Task brief
List each line of the data that holds the string "como".

Supplied data
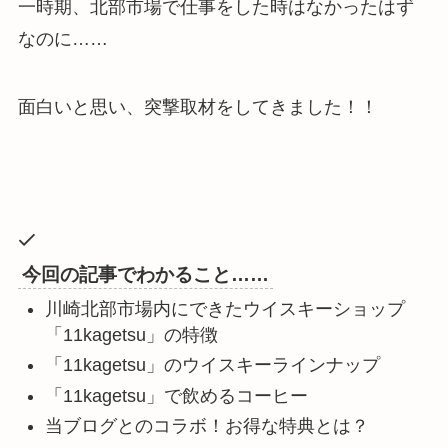
一時期、北部市場で仕事をした時はなかったはず
なのに……
面白いと思い、突撃取材をしてきました！！
今回の記事でわかること……
川崎北部市場内にできたウイスキーショップ
「11kagetsu」の特徴
「11kagetsu」のウイスキーラインナップ
「11kagetsu」で飲めるコーヒー
当ブログとのコラボ！お得な特典とは？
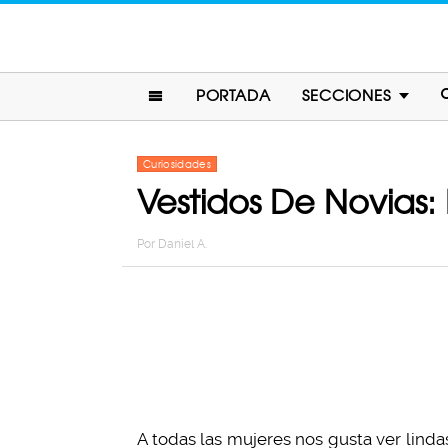
PORTADA
SECCIONES
Curiosidades
Vestidos De Novias: 
Por
Daniel A.
A todas las mujeres nos gusta ver linda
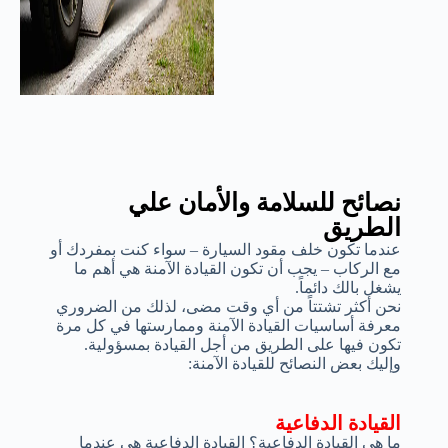
نصائح للسلامة والأمان علي
الطريق
عندما تكون خلف مقود السيارة – سواء كنت بمفردك أو
مع الركاب – يجب أن تكون القيادة الآمنة هي أهم ما
يشغل بالك دائماً.
نحن أكثر تشتتاً من أي وقت مضى، لذلك من الضروري
معرفة أساسيات القيادة الآمنة وممارستها في كل مرة
تكون فيها على الطريق من أجل القيادة بمسؤولية.
وإليك بعض النصائح للقيادة الآمنة:
القيادة الدفاعية
ما هي القيادة الدفاعية؟ القيادة الدفاعية هي عندما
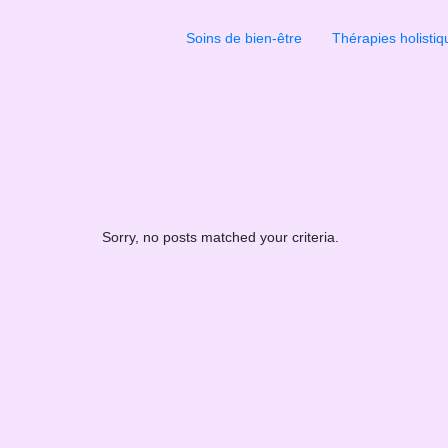
Soins de bien-être
Thérapies holistiq
Sorry, no posts matched your criteria.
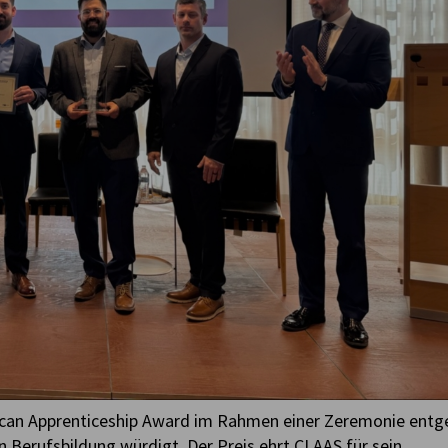
can Apprenticeship Award im Rahmen einer Zeremonie entg
n Berufsbildung würdigt. Der Preis ehrt CLAAS für sein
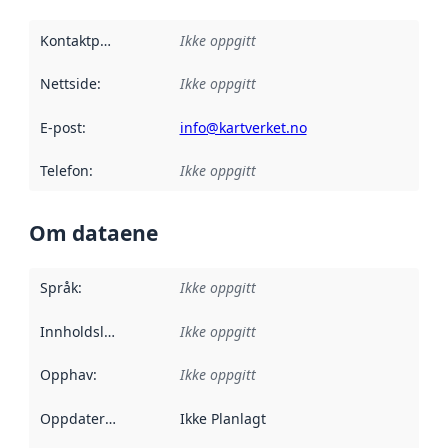
Kontaktpunkt
:
Ikke oppgitt
Nettside
:
Ikke oppgitt
E-post
:
info@kartverket.no
Telefon
:
Ikke oppgitt
Om dataene
Språk
:
Ikke oppgitt
Innholdsleverandører
Ikke oppgitt
:
Opphav
:
Ikke oppgitt
Oppdateringsfrekvens
Ikke Planlagt
:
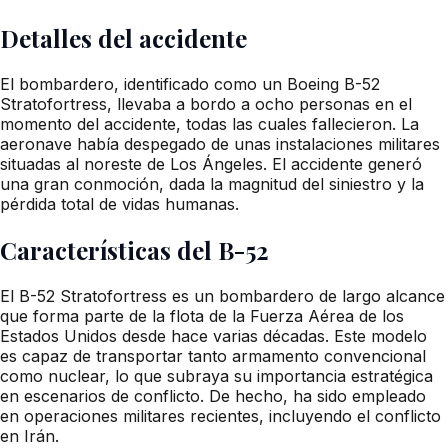
Detalles del accidente
El bombardero, identificado como un Boeing B-52
Stratofortress, llevaba a bordo a ocho personas en el
momento del accidente, todas las cuales fallecieron. La
aeronave había despegado de unas instalaciones militares
situadas al noreste de Los Ángeles. El accidente generó
una gran conmoción, dada la magnitud del siniestro y la
pérdida total de vidas humanas.
Características del B-52
El B-52 Stratofortress es un bombardero de largo alcance
que forma parte de la flota de la Fuerza Aérea de los
Estados Unidos desde hace varias décadas. Este modelo
es capaz de transportar tanto armamento convencional
como nuclear, lo que subraya su importancia estratégica
en escenarios de conflicto. De hecho, ha sido empleado
en operaciones militares recientes, incluyendo el conflicto
en Irán.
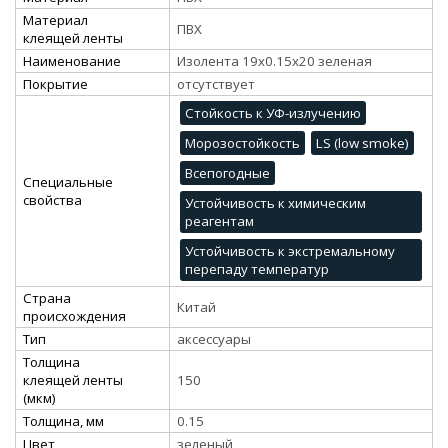
Материал
ПВХ
клеящей ленты
Наименование
Изолента 19х0.15х20 зеленая
Покрытие
отсутствует
Стойкость к УФ-излучению
Морозостойкость
LS (low smoke)
Всепогодные
Специальные
свойства
Устойчивость к химическим
реагентам
Устойчивость к экстремальному
перепаду температур
Страна
Китай
происхождения
Тип
аксессуары
Толщина
клеящей ленты
150
(мкм)
Толщина, мм
0.15
Цвет
зеленый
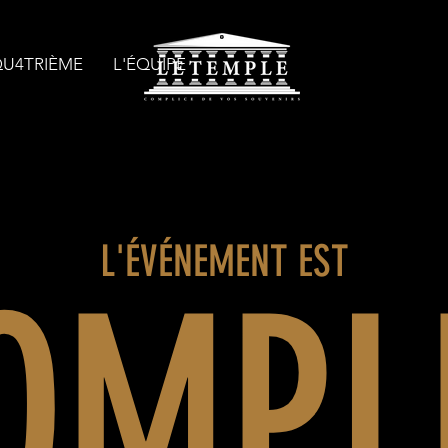
QU4TRIÈME
L'ÉQUIPE
L'ÉVÉNEMENT EST
OMPL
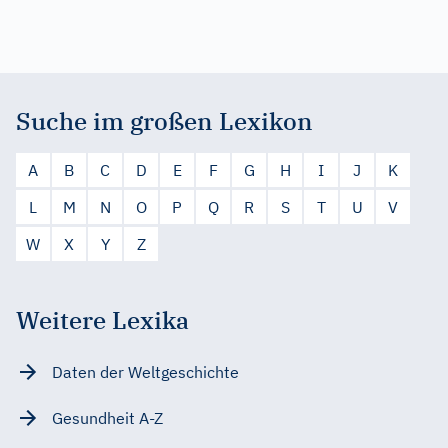
Suche im großen Lexikon
A
B
C
D
E
F
G
H
I
J
K
L
M
N
O
P
Q
R
S
T
U
V
W
X
Y
Z
Weitere Lexika
Daten der Weltgeschichte
Gesundheit A-Z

Response to this task
El bombardero, identificado como un Boeing B-52
como nuclear, lo que subraya su importancia estratégica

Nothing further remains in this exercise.